Farmers are a notoriously skeptical lot. The hard-won experience of bringing a crop to harvest can sometimes mean that newer, untried methods are met with a wary eye. Cover crops are not completely “new” to farming. But having scientific data that proves their worth? That’s something new that has one father-son farming operation excited about the Soil Health Partnership.
“You can’t open any farming publication today without seeing the ‘cover crop’ buzzword,“ says Chase Brown, a Decatur, Ill. farmer. “We keep hearing all of these claims: Yield bumps! Sequester nitrogen! More organic matter! As part of the Soil Health Partnership, we’re ready and excited to prove it for ourselves.”
David Brown and son Chase farm more than 4,000 acres in central Illinois. They grow corn, soybeans and wheat, plus forages and hay for their cattle. David was raised on a farm and came back to it in the mid 1970s. Farming is all Chase has ever known or wanted to do.

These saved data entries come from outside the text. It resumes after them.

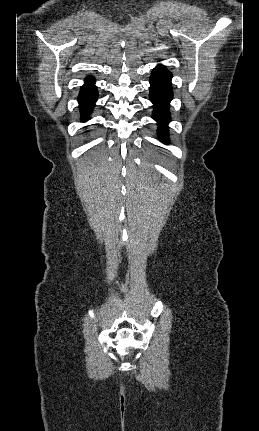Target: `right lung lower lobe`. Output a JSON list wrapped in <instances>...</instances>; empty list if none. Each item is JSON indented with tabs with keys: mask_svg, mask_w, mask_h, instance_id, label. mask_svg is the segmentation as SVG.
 I'll list each match as a JSON object with an SVG mask.
<instances>
[{
	"mask_svg": "<svg viewBox=\"0 0 259 431\" xmlns=\"http://www.w3.org/2000/svg\"><path fill=\"white\" fill-rule=\"evenodd\" d=\"M94 78L89 77L86 79L85 85L82 86L78 101L79 107L82 113V120H88V114L92 111L95 106V102L98 97L97 88L94 85Z\"/></svg>",
	"mask_w": 259,
	"mask_h": 431,
	"instance_id": "obj_1",
	"label": "right lung lower lobe"
}]
</instances>
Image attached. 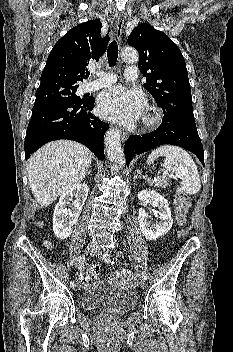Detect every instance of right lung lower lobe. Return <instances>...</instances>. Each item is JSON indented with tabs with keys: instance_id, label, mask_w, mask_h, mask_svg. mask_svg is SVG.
<instances>
[{
	"instance_id": "98d812e1",
	"label": "right lung lower lobe",
	"mask_w": 233,
	"mask_h": 352,
	"mask_svg": "<svg viewBox=\"0 0 233 352\" xmlns=\"http://www.w3.org/2000/svg\"><path fill=\"white\" fill-rule=\"evenodd\" d=\"M95 99L34 105L24 143L25 159L42 145L59 139L77 141L104 160V134L109 125L92 113Z\"/></svg>"
}]
</instances>
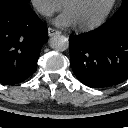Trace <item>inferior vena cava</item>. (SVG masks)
I'll return each mask as SVG.
<instances>
[{
    "label": "inferior vena cava",
    "mask_w": 128,
    "mask_h": 128,
    "mask_svg": "<svg viewBox=\"0 0 128 128\" xmlns=\"http://www.w3.org/2000/svg\"><path fill=\"white\" fill-rule=\"evenodd\" d=\"M36 9L42 15H50L52 13L51 8L45 4H39L36 6Z\"/></svg>",
    "instance_id": "1"
}]
</instances>
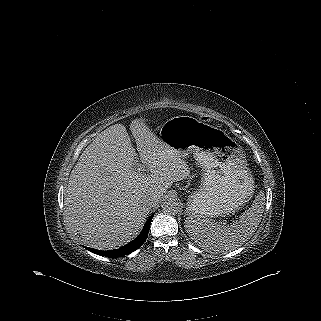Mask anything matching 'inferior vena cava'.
I'll return each mask as SVG.
<instances>
[{
  "instance_id": "inferior-vena-cava-1",
  "label": "inferior vena cava",
  "mask_w": 321,
  "mask_h": 321,
  "mask_svg": "<svg viewBox=\"0 0 321 321\" xmlns=\"http://www.w3.org/2000/svg\"><path fill=\"white\" fill-rule=\"evenodd\" d=\"M144 202L148 205V206H152L153 205V198L152 197H147Z\"/></svg>"
}]
</instances>
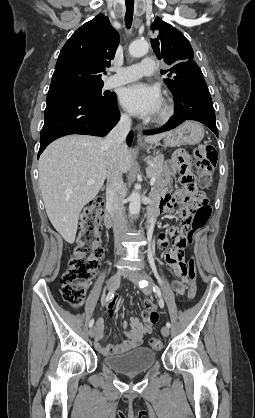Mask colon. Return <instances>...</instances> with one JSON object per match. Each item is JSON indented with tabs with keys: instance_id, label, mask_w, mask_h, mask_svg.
I'll return each instance as SVG.
<instances>
[{
	"instance_id": "1",
	"label": "colon",
	"mask_w": 255,
	"mask_h": 418,
	"mask_svg": "<svg viewBox=\"0 0 255 418\" xmlns=\"http://www.w3.org/2000/svg\"><path fill=\"white\" fill-rule=\"evenodd\" d=\"M195 165L198 174V182L201 187L208 188L212 183L213 171L217 164L218 155L212 144L198 145L194 152ZM195 211L191 214L188 210L186 220L182 228H189L191 234L186 235V244L193 243L192 234L202 228L211 216V207L207 203L206 195L198 192L194 198ZM104 201L101 197L91 200L83 208L80 216V231L75 247L70 256L67 269L61 278V293L65 301L73 308L82 306L85 299L86 284L94 277L100 265L103 248L99 241L100 220ZM188 265L187 296L193 299L196 295V267L193 258ZM150 346L159 350L162 342L158 338H151Z\"/></svg>"
}]
</instances>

He came back to the family farm after graduating from Illinois State University in 2010.
Catching a Buzz: Cover Crops
Cover crops may be the buzzword now, but the Browns made use of them years ago, although not in the way that they are testing plots with the Soil Health Partnership today. Their interest in cover crops was “back door,” as David tells it. In 2012, they had a simple yet urgent need: to feed their cattle.

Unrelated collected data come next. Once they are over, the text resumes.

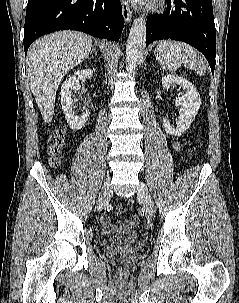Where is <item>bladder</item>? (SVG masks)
Here are the masks:
<instances>
[{"instance_id": "obj_1", "label": "bladder", "mask_w": 239, "mask_h": 303, "mask_svg": "<svg viewBox=\"0 0 239 303\" xmlns=\"http://www.w3.org/2000/svg\"><path fill=\"white\" fill-rule=\"evenodd\" d=\"M138 235L136 233H126L115 237L112 241H119L126 244H133L136 242Z\"/></svg>"}]
</instances>
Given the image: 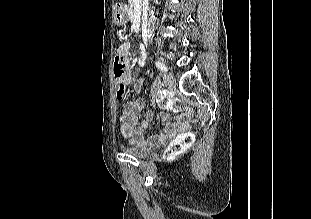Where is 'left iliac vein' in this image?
Wrapping results in <instances>:
<instances>
[{"label":"left iliac vein","mask_w":311,"mask_h":219,"mask_svg":"<svg viewBox=\"0 0 311 219\" xmlns=\"http://www.w3.org/2000/svg\"><path fill=\"white\" fill-rule=\"evenodd\" d=\"M163 82L165 86L170 90H173L176 86L174 75L171 72H165L163 74Z\"/></svg>","instance_id":"obj_1"}]
</instances>
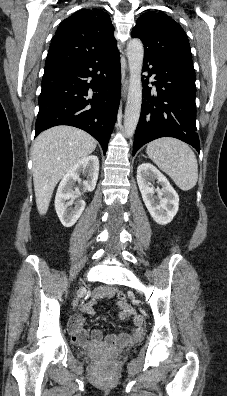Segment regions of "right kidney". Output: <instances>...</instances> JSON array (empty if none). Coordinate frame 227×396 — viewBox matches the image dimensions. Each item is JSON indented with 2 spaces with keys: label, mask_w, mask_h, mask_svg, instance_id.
Wrapping results in <instances>:
<instances>
[{
  "label": "right kidney",
  "mask_w": 227,
  "mask_h": 396,
  "mask_svg": "<svg viewBox=\"0 0 227 396\" xmlns=\"http://www.w3.org/2000/svg\"><path fill=\"white\" fill-rule=\"evenodd\" d=\"M98 173V157L91 155L77 162L61 180L55 197V210L63 226H73L85 209L86 204L83 200L73 202L76 198L75 183L81 181L79 176L84 174L87 177L83 185L84 189L90 192L95 189ZM73 204H75L74 207H72Z\"/></svg>",
  "instance_id": "1"
}]
</instances>
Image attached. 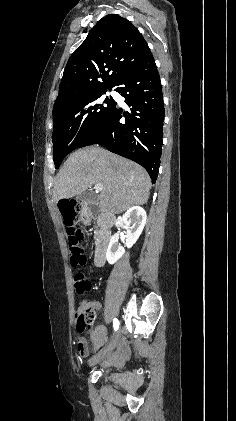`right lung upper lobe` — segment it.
<instances>
[{
    "label": "right lung upper lobe",
    "instance_id": "1",
    "mask_svg": "<svg viewBox=\"0 0 236 421\" xmlns=\"http://www.w3.org/2000/svg\"><path fill=\"white\" fill-rule=\"evenodd\" d=\"M151 55L130 21L116 14L103 17L69 58L53 110L74 98L114 87L130 68Z\"/></svg>",
    "mask_w": 236,
    "mask_h": 421
}]
</instances>
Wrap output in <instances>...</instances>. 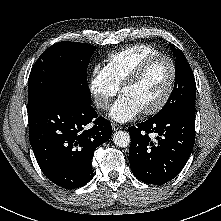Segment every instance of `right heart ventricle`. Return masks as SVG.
<instances>
[{
	"instance_id": "obj_1",
	"label": "right heart ventricle",
	"mask_w": 221,
	"mask_h": 221,
	"mask_svg": "<svg viewBox=\"0 0 221 221\" xmlns=\"http://www.w3.org/2000/svg\"><path fill=\"white\" fill-rule=\"evenodd\" d=\"M156 53H159V50L152 45L135 44L109 53L106 57V68L119 87L138 64Z\"/></svg>"
}]
</instances>
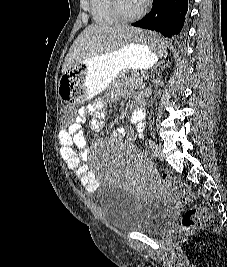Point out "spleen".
Instances as JSON below:
<instances>
[{
  "label": "spleen",
  "instance_id": "obj_1",
  "mask_svg": "<svg viewBox=\"0 0 227 267\" xmlns=\"http://www.w3.org/2000/svg\"><path fill=\"white\" fill-rule=\"evenodd\" d=\"M159 31H142V33H130L132 43H143L144 47H151L153 55H159L160 63H167L166 55L170 51V46H163L164 38H156Z\"/></svg>",
  "mask_w": 227,
  "mask_h": 267
}]
</instances>
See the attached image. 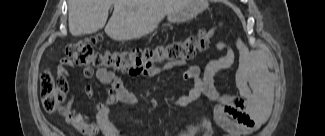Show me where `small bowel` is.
Here are the masks:
<instances>
[{"mask_svg":"<svg viewBox=\"0 0 325 136\" xmlns=\"http://www.w3.org/2000/svg\"><path fill=\"white\" fill-rule=\"evenodd\" d=\"M213 34V31L209 32L207 45L211 44ZM212 46L223 52V55L209 61L203 69L192 65L179 73L180 79L192 81L193 87L186 94L166 97V100L170 105L179 108L186 107L204 97L217 100L219 104L214 109V118L219 125L230 134L250 133L267 120L271 108L272 96L268 83L266 55L263 51L248 50L241 39H237L234 46L222 40L212 42ZM237 59L235 84L238 95L218 96L213 85V76L229 69ZM182 64L183 62L167 63L164 68L171 69ZM71 67L72 64L63 59L56 70L59 91L64 93V98H73L74 95L73 91H69L71 84L67 76L68 69ZM158 70L155 68L147 71L145 77L148 79L155 77ZM94 75L100 83L111 87L107 99L95 107V120L89 121V115L77 111L71 100L64 110L65 117L84 135L93 136L100 133L104 136H122L110 120V106L113 103L135 104L138 102V95L128 90L113 72L101 68L94 72L91 68H85V78H91ZM88 90L90 92V89ZM211 125V119L207 116L203 117L197 133H206Z\"/></svg>","mask_w":325,"mask_h":136,"instance_id":"small-bowel-1","label":"small bowel"}]
</instances>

“Demand for herd feed was high and hard to come by. We started looking at cover crops like rye, clover and radish,” he said. “With those cover crops, we were able to feed our 60 head of Hereford purebred cattle all the way through January with very little need for hay.”

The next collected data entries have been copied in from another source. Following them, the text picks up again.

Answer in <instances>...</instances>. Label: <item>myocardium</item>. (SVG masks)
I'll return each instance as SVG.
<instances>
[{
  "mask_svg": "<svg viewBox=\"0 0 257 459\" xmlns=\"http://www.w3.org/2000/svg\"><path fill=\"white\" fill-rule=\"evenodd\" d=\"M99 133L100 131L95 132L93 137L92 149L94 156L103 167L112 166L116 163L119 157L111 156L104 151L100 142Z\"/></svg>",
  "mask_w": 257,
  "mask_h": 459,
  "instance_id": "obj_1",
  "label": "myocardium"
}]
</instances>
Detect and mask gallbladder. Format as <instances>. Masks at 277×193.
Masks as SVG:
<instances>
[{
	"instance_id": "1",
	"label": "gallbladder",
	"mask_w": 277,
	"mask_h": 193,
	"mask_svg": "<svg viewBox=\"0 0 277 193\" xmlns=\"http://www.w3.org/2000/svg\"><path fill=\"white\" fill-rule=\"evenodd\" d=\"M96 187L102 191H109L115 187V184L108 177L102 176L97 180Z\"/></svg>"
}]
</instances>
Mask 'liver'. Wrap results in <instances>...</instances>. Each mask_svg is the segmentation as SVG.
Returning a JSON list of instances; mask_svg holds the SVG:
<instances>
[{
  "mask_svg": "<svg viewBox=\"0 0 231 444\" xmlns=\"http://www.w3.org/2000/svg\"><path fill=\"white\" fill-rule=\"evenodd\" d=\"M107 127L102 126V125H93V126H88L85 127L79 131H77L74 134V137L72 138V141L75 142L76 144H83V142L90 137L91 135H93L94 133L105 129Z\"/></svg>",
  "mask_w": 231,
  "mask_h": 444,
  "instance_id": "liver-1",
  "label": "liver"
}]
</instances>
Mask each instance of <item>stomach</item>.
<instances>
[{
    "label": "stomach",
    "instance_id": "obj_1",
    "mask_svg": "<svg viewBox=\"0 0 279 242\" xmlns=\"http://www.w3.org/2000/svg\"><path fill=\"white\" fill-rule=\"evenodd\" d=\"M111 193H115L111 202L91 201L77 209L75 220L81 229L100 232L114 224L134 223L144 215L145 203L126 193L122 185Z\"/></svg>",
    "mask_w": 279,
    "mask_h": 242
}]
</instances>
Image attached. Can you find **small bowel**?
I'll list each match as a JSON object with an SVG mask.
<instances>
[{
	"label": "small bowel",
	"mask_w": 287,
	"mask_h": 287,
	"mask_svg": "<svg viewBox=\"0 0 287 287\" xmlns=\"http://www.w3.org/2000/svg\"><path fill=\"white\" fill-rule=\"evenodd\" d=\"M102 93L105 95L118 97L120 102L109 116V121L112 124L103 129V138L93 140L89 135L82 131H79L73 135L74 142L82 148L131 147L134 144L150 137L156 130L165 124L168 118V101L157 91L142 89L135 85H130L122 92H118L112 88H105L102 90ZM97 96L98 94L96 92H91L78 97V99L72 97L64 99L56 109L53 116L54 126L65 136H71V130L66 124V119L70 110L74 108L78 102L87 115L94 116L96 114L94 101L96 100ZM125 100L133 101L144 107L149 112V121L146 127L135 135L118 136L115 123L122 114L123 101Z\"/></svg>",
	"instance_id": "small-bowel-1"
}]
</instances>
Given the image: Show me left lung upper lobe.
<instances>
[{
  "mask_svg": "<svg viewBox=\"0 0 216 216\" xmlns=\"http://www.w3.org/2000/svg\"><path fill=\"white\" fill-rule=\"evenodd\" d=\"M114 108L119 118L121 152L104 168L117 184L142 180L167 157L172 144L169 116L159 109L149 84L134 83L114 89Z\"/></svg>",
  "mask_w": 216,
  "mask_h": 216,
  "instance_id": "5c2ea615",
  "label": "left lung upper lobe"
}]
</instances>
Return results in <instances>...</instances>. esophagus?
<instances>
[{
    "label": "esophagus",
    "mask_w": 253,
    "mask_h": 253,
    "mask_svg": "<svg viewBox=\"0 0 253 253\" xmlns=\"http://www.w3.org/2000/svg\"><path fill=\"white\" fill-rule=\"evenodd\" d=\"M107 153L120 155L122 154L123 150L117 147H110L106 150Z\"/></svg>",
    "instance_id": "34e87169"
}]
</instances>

One challenge for the Browns with cover crops early on has been how to get them established in the field for a long enough growing season in Illinois. Ideally, they need to be planted in the fall while the cash crop is also still in the field. This gives the cover crops plenty of warm weather to establish before a killing frost.
“We had tried flying on cover crops in years past to help prevent erosion, but we had very poor success,” said David. “We need to be able to get seeds in the ground while corn is still in the field to get a good start on the growing season. The technology of planting cover crops is finally catching up.”
“Demand for herd feed was high and hard to come by. We started looking at cover crops like rye, clover and radish,” he said.
“With those cover crops, we were able to feed
our 60 head of Hereford purebred cattle all the way
through January with very little need for hay.”
Photo courtesy of The Progressive Farmer
More than a Flash-in-the-Pan
Their year of success with cover crops sparked their interest in seeing what else was possible, and the pair became active in the Soil Health Partnership in 2014.
“The big driving force for me with the Soil Health Partnership is that it isn’t a one year flash-in-the-pan,” said Chase. “We will have to do it multiple years to see how this is going to go.”
On the Brown farm, the SHP test plot is laid out in strips 120 feet wide alongside crops grown in a conventional manner without cover crops or no-till. This will allow the SHP and the Browns to compare side-by-side results over a five-year period of the same crops growing in the same field under the same conditions—but using different methods.
“At the end of the five years, hopefully we can say we do have just the right amount of nitrogen in the soil, a good yield bump and improved organic matter in the soil,” said Chase. “I want to see if these claims are true and I want to see it for myself on our land.”
David agrees: “We want to put it to the test. But farming is never a one-year story. We know it won’t be right away. Its going to be a generational thing.”
David says farming is “very aggressive” in Illinois.
“Land is expensive and we pay high cash rents. We believe this research and our investment in it will be worth it to learn how to improve our soil and make it better for the future.”